The official death toll in the Philippines from one of the world’s strongest typhoons rose to 1,833, the national disaster relief agency said on Wednesday, with many towns still unaccounted for.
The country’s President, Benigno Aquino, said he believed the final number of dead could be between 2,000 and 2,500.
Nearly 1,500 of the victims were from the provinces of Leyte and Samar, where Typhoon Haiyan triggered tsunami-like waves that flattened cities and towns and displaced nearly 600,000 people.
At least 2,623 people were injured in the storm which hit the Philippines on Friday, the disaster relief agency said.
Local authorities in Leyte had feared that more than 10,000 had died, but President Benigno Aquino told a US broadcaster that this estimate was too much.

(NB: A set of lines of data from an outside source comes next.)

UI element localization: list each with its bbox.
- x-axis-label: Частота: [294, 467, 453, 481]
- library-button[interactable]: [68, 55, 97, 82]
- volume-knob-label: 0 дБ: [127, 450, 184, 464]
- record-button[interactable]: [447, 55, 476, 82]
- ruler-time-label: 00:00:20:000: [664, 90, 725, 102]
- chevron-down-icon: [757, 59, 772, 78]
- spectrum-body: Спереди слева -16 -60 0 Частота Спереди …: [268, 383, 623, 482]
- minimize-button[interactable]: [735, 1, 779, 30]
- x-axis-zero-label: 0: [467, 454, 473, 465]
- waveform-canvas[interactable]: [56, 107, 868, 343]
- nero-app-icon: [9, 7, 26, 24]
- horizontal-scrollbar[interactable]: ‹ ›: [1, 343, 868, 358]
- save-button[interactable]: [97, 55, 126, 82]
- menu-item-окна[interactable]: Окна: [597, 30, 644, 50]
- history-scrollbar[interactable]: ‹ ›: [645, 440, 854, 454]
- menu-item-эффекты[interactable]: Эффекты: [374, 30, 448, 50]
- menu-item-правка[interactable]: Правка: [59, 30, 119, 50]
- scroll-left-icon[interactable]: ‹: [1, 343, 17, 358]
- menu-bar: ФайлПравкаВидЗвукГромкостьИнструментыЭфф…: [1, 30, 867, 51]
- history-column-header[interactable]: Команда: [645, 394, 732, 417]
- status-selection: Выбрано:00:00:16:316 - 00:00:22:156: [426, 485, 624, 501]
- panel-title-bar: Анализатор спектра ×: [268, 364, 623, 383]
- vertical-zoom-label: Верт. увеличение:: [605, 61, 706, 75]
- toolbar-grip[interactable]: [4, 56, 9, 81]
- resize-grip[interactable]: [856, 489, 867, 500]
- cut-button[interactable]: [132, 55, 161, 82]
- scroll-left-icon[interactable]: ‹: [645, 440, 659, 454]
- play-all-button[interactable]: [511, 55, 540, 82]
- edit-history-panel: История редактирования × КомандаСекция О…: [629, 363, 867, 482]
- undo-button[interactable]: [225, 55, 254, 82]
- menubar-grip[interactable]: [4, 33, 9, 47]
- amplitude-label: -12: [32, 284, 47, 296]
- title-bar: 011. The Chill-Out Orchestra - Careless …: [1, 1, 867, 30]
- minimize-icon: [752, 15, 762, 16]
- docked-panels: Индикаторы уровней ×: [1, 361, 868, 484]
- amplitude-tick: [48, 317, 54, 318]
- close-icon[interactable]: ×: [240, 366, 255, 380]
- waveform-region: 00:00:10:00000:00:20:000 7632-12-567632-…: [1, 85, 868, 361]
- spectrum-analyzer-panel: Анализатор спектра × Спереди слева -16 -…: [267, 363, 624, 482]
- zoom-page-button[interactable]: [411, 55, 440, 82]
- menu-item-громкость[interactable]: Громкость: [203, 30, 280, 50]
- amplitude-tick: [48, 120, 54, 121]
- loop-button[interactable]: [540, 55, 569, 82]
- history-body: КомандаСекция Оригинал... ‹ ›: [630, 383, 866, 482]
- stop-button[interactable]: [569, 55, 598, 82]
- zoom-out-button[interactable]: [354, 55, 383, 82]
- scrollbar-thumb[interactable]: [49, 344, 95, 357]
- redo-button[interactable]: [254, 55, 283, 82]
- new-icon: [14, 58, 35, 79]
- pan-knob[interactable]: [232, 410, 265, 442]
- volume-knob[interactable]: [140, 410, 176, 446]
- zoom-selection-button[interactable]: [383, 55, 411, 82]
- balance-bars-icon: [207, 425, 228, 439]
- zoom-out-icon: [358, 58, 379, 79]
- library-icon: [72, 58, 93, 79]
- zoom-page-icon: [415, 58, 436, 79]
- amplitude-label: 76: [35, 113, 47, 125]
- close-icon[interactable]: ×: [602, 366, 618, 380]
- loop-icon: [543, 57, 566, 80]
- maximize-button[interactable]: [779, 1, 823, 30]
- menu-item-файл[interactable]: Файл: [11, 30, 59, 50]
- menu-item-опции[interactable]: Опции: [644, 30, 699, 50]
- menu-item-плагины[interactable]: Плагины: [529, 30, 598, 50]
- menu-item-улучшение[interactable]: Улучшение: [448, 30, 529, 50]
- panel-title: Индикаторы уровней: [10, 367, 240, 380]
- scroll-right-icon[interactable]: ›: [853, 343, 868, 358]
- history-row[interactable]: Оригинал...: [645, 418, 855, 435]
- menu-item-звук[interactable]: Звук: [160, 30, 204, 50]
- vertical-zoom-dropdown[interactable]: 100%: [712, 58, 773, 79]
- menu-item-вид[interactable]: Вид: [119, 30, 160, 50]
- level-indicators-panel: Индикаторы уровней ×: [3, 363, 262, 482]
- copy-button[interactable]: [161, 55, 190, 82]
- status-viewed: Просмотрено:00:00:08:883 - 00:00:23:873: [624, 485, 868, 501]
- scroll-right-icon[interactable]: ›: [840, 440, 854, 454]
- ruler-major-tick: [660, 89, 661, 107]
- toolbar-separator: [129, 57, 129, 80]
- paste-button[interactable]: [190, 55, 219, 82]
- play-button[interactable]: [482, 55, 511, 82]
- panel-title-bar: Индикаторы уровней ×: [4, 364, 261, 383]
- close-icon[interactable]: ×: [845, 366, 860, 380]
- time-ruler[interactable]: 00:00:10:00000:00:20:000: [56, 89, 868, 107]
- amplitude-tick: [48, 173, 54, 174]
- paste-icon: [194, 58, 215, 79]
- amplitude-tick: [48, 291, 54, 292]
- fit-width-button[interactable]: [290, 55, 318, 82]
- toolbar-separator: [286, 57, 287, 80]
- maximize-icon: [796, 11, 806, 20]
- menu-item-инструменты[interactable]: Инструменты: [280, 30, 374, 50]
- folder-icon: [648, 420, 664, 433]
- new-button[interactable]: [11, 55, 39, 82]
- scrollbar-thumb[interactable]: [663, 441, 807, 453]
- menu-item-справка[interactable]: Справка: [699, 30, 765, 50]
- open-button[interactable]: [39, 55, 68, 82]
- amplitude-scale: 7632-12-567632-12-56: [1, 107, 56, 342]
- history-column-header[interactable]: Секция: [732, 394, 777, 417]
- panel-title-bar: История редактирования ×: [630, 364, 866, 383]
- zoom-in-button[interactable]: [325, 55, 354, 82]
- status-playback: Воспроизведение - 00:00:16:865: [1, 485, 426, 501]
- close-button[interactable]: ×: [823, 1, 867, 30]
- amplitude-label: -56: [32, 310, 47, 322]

We’re hoping to be able to contact something like 29 municipalities left wherein we still have to establish their numbers, especially for the missing, he said in an interview with CNN.
But so far 2,000, about 2,500, is the number we are working on as far as deaths are concerned, he said.
Nearly 7 million people were affected by Haiyan, which ripped apart houses with record winds of up to 315 kilometres per hour.
Further international aid was due to arrive in the Philippines later on Wednesday, including the USS George Washington aircraft carrier and other US Navy ships that had set-off from from Japan.
US President Barack Obama said he had telephoned Aquino on Tuesday to say the United States would deliver whatever help we can to the Philippines to help it recover from Typhoon Haiyan.